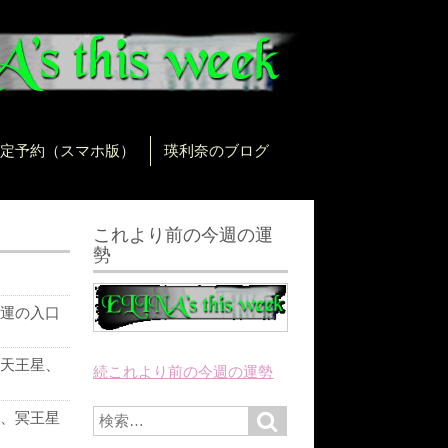
定予約（スマホ版）
瑛利奈のブログ
これより前の今週の運
勢
運の入口
天王星、
続これより前の今週の運勢
に
S
、冥王星
S
e
e
a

:::

- **WHAT YOU NEED TO DO**
Transcribe the entries above word for word, but leave every picture out of your copy.

- **ANSWER SECTION**
定予約（スマホ版）
瑛利奈のブログ
これより前の今週の運
勢
運の入口
天王星、
続これより前の今週の運勢
に
S
、冥王星
S
e
e
a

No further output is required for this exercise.